SUPPLIED MATERIAL: Begin
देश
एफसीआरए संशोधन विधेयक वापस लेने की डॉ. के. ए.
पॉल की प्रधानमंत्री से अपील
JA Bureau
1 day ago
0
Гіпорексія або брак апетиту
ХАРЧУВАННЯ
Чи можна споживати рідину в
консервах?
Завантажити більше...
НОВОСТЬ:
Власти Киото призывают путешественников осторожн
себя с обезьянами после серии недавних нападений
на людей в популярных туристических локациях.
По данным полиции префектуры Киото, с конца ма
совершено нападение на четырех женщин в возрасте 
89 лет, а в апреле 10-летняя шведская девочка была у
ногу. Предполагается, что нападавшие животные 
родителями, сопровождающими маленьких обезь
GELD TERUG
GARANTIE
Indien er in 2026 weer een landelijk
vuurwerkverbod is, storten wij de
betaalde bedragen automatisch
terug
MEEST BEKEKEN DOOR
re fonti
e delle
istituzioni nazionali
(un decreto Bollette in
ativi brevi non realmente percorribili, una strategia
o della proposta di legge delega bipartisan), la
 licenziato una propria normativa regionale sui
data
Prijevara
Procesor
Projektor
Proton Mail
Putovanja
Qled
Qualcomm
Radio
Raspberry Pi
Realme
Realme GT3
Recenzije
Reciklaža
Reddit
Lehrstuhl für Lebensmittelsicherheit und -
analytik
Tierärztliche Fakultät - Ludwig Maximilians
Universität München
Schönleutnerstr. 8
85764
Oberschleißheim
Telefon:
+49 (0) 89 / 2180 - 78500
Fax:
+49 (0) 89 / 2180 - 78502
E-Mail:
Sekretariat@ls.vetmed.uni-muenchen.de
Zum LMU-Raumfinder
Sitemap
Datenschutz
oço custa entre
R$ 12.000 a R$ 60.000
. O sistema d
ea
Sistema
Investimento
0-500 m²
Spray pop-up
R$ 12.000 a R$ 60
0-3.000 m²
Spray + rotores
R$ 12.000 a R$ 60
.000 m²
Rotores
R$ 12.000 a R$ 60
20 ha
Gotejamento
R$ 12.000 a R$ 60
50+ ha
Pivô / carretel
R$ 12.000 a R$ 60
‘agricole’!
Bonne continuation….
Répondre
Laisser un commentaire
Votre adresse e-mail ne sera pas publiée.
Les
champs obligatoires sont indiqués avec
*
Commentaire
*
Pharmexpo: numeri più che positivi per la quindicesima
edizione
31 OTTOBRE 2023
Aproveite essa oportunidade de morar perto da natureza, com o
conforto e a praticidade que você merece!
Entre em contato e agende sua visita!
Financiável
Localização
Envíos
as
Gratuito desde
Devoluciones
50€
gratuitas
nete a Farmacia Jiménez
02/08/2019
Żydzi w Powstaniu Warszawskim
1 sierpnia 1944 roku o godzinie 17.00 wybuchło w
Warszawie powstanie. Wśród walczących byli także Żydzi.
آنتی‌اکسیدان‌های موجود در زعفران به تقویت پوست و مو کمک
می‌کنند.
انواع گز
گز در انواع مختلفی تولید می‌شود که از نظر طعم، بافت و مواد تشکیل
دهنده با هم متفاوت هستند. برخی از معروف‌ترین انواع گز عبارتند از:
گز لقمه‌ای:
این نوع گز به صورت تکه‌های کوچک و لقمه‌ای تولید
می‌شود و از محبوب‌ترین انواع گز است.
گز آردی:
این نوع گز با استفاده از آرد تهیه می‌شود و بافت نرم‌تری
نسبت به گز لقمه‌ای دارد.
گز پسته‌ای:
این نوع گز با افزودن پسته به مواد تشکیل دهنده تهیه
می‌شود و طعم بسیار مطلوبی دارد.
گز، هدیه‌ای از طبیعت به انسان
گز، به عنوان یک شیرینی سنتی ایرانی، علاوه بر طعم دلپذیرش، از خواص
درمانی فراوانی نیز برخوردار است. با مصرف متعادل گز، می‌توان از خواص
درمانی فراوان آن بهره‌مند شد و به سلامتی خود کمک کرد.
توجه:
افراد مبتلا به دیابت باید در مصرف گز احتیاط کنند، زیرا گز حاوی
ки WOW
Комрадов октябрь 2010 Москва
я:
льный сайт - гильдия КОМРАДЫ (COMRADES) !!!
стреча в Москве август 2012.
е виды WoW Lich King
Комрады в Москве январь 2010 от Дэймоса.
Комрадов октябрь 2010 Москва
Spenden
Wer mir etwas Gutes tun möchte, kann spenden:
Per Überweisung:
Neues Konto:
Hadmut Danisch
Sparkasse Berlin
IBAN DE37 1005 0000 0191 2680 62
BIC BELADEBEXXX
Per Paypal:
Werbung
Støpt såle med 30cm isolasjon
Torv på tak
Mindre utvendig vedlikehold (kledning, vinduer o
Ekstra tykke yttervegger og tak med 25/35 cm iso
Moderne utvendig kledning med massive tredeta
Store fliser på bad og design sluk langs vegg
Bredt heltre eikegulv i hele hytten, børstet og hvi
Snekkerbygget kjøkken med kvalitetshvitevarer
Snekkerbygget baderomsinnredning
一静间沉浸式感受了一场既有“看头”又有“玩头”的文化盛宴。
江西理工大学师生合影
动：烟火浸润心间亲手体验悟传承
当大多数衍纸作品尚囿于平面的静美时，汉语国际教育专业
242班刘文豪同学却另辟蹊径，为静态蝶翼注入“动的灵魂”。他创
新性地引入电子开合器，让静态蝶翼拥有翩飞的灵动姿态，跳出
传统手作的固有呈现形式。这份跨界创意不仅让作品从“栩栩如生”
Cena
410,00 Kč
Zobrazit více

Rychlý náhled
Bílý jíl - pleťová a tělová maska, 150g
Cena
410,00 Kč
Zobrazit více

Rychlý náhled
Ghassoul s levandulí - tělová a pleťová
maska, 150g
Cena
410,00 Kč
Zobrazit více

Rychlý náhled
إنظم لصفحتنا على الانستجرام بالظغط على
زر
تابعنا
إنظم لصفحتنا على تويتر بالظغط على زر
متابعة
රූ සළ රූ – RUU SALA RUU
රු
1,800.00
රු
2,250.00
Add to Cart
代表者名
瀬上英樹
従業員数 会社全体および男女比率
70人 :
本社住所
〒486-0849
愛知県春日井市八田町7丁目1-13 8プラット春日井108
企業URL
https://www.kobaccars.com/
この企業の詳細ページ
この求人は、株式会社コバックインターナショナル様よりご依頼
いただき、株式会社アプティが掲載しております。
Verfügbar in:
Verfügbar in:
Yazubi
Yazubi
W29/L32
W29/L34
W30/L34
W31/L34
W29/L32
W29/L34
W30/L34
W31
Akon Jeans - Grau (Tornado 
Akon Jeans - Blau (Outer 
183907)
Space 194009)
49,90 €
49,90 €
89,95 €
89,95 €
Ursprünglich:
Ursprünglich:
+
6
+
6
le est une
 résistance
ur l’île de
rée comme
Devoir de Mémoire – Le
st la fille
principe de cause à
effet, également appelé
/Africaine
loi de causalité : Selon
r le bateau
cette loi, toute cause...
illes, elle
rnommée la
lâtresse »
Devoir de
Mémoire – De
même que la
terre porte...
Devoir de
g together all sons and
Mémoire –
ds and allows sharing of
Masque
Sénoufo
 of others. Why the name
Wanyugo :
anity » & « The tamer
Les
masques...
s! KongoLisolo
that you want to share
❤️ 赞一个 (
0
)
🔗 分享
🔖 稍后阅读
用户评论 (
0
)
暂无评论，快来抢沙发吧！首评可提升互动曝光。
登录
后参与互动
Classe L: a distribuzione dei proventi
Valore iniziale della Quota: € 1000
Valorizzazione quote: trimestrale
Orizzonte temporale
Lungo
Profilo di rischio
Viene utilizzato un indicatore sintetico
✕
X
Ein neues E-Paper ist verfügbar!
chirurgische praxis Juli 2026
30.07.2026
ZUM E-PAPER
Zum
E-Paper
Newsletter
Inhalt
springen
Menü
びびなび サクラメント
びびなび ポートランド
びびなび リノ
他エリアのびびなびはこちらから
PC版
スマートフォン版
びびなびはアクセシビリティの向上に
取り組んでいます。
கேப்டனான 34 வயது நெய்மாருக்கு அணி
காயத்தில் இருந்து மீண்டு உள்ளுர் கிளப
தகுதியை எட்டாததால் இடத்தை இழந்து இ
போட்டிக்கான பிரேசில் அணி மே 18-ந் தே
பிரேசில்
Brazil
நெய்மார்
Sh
SUPPLIED MATERIAL: End
**WHAT YOU WILL DO**
Looking at the records above, count the lines where the word "تشکیل" appears. State only the number.

**RESPONSE**
2